The standard definition suggests that every element in the codomain should have a preimage. So, Can different elements in codomain or range have same domain? A worst question I think. Please reply...

• Koushik, yes, an "onto function" is implicitly a function, not some other kind of relation. – Thomas Andrews Feb 5 '16 at 15:19
• Different elements in the co-domain cannot have the same element in the domain mapping to them. But you can have multiple elements of the domain map to the same element in the co-domain. But that has nothing to do with a function being onto. An onto function means every element in the co-domain has at least one element in the domain mapping to it. – Gregory Grant Feb 5 '16 at 15:26
• An onto function is definitely a function. It's not like "tall Pygmy" or "trim sumo wrestler". – BrianO Feb 5 '16 at 15:36
• There are a few occurrences of the word "function" where a modifying word actually makes it a non-function. "Multi-valued function," for example, and "partial function," and even "meromorphic function." @BrianO :) – Thomas Andrews Feb 5 '16 at 15:43
• @ThomasAndrews with apologies, i delete my comment. Thanks – Shailesh Feb 5 '16 at 15:44

A function $f\colon A\rightarrow B$ is a relation between the elements of $A$ and $B$ satisfying a key property: if $f(a)=b$ and $f(a)=b^{\prime}$, $b=b^{\prime}$.

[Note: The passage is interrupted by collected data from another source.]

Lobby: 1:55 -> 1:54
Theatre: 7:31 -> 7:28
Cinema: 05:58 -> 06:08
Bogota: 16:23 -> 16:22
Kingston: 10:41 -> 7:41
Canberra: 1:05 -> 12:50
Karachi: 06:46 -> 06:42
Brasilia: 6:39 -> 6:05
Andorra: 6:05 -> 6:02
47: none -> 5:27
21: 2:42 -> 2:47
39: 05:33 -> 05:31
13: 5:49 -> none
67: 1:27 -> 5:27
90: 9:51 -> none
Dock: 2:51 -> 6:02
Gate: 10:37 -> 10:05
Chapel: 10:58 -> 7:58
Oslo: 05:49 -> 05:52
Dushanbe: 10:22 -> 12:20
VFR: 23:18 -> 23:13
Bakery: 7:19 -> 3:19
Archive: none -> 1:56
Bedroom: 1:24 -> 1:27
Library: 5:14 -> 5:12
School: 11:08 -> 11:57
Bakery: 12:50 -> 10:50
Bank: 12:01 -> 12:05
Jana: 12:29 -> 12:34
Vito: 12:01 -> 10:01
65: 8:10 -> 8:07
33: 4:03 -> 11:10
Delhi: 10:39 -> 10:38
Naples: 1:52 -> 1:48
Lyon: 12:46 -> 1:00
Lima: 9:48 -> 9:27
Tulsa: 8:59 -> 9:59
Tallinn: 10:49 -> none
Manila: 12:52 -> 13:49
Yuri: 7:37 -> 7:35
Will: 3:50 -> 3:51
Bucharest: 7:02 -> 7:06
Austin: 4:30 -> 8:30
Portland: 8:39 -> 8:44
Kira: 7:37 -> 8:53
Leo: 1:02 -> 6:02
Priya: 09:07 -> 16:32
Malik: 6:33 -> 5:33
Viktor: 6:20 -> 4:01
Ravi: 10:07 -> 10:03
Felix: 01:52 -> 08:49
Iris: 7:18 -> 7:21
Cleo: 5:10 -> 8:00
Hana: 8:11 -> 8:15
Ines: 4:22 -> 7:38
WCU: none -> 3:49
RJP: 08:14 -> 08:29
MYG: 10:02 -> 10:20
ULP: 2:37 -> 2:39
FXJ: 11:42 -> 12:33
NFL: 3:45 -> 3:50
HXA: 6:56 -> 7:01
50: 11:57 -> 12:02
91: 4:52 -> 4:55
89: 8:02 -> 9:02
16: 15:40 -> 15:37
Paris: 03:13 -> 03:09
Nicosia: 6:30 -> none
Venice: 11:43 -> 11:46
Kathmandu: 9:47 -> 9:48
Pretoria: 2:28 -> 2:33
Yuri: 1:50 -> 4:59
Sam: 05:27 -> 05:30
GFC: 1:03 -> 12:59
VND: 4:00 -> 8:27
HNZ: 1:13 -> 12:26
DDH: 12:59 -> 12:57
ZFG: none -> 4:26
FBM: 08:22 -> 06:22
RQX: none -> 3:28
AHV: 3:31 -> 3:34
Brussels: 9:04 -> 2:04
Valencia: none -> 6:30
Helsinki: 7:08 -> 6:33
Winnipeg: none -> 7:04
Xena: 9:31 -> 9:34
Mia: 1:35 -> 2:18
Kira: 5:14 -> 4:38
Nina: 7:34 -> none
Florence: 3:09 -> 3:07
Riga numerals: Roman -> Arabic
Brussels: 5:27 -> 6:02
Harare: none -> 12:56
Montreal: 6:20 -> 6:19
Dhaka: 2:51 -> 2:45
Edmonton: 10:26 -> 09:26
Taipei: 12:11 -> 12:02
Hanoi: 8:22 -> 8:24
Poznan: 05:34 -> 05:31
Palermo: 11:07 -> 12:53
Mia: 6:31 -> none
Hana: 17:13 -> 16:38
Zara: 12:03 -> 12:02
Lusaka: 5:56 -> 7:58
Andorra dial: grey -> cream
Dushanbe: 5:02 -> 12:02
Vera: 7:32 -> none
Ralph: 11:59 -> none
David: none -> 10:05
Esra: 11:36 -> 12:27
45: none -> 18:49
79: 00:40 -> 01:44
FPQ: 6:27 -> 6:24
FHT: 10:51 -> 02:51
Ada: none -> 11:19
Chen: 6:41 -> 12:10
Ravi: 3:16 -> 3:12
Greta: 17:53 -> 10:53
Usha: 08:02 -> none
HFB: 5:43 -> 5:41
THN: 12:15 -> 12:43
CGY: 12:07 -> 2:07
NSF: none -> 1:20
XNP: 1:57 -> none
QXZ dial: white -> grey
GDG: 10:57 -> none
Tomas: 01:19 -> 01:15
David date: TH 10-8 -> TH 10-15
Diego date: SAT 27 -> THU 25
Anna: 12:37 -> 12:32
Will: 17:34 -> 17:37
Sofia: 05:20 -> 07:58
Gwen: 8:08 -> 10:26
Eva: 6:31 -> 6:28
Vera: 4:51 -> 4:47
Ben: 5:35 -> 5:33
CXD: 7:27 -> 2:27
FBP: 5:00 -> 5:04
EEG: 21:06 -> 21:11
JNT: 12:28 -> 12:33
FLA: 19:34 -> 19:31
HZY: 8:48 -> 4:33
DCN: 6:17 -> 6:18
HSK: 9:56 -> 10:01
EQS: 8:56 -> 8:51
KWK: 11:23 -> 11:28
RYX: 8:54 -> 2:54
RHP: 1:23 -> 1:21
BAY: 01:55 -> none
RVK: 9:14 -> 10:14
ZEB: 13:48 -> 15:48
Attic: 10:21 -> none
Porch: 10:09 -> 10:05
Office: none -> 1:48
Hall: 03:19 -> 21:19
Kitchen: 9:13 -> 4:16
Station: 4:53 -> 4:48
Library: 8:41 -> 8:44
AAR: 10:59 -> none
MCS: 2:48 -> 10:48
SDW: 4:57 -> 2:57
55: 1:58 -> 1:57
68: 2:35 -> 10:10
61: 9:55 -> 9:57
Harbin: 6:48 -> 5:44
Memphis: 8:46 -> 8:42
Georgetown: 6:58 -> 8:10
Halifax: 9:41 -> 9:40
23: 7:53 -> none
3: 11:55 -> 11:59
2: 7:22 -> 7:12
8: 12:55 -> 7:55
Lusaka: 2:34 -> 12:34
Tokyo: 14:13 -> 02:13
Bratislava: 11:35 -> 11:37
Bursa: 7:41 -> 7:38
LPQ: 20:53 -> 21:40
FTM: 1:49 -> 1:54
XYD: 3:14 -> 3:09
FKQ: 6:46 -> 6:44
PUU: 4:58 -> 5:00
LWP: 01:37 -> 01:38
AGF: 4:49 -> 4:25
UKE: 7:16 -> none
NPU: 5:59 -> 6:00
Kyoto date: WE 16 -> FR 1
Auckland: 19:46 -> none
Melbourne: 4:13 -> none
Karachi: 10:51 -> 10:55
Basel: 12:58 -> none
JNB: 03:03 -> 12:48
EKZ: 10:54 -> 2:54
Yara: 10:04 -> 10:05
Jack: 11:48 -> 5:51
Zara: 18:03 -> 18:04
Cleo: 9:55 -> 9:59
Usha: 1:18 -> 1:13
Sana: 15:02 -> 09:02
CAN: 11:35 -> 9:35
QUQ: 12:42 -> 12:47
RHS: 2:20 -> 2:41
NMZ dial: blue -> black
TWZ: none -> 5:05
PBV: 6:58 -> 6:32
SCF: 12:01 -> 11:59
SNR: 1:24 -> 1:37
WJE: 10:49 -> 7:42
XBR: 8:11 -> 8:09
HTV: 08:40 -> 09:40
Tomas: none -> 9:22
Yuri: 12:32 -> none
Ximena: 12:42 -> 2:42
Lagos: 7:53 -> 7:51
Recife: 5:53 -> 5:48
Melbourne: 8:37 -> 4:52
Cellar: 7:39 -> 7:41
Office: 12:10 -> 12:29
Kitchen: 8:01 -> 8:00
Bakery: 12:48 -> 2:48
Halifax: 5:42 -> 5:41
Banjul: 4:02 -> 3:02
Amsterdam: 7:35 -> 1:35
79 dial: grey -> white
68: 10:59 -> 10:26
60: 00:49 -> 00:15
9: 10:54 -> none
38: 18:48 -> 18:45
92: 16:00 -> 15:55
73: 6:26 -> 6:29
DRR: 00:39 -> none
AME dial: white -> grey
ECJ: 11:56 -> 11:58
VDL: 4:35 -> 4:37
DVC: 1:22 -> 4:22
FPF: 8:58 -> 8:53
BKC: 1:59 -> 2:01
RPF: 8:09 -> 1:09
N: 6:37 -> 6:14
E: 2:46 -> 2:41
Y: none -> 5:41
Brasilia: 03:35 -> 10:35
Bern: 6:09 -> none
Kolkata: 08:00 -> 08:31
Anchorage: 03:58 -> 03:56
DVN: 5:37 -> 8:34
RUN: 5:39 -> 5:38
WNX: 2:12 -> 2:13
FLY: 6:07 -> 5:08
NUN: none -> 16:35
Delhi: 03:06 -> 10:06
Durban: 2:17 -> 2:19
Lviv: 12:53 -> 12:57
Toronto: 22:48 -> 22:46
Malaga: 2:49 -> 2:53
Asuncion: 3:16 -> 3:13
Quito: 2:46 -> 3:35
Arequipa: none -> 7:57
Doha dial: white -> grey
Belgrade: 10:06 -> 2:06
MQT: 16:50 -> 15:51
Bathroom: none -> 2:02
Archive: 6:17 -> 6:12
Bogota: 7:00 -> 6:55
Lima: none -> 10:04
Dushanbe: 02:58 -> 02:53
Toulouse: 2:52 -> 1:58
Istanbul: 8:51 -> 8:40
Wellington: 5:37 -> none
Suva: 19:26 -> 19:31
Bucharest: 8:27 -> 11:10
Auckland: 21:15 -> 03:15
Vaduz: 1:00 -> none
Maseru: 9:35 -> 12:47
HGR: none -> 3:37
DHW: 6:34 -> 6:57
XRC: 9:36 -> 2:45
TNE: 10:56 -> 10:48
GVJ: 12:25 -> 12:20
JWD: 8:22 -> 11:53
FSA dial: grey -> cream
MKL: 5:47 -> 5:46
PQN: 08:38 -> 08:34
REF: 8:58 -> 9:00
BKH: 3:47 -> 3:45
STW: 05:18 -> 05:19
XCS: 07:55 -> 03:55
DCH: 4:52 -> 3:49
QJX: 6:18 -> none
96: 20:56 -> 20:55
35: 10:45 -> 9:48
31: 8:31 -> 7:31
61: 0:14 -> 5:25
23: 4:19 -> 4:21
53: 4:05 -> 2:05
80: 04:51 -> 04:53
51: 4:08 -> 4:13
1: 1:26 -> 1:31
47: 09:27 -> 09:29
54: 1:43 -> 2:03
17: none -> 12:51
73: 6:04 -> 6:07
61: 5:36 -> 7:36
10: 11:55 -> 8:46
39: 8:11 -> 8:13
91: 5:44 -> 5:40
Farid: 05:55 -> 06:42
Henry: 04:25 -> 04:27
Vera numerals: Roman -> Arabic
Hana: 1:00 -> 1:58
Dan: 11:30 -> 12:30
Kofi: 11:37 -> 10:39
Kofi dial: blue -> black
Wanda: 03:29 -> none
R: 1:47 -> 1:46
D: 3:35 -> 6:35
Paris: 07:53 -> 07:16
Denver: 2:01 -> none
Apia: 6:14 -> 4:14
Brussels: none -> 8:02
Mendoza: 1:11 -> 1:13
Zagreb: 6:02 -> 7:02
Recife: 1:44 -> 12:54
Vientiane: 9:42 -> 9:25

An onto function is a function $f\colon A\rightarrow B$ satisfying the following property: if $b$ is an element of $B$, there exists an $a$ in $A$ such that $f(a)=b$.
Note that there could be more than one element mapping to each $b$ in $B$. For example, $f(a)=f(a^{\prime})=b$. If $C\subset B$, we can define the preimage of $C$ as $$f^{-1}(C)\equiv\left\{ a\in A\colon f(a)\in C\right\} .$$ If $C$ is a singleton (i.e. $C=\{c\}$ for some $c\in B$), we often drop the set braces $\{\cdot\}$: $$f^{-1}(c)\equiv f^{-1}(\{c\}).$$ We can now restate the definition of onto in terms of preimages of singletons:
An onto function is a function $f\colon A\rightarrow B$ satisfying the following property: for each $b$ in $B$, $f^{-1}(b)$ is nonempty.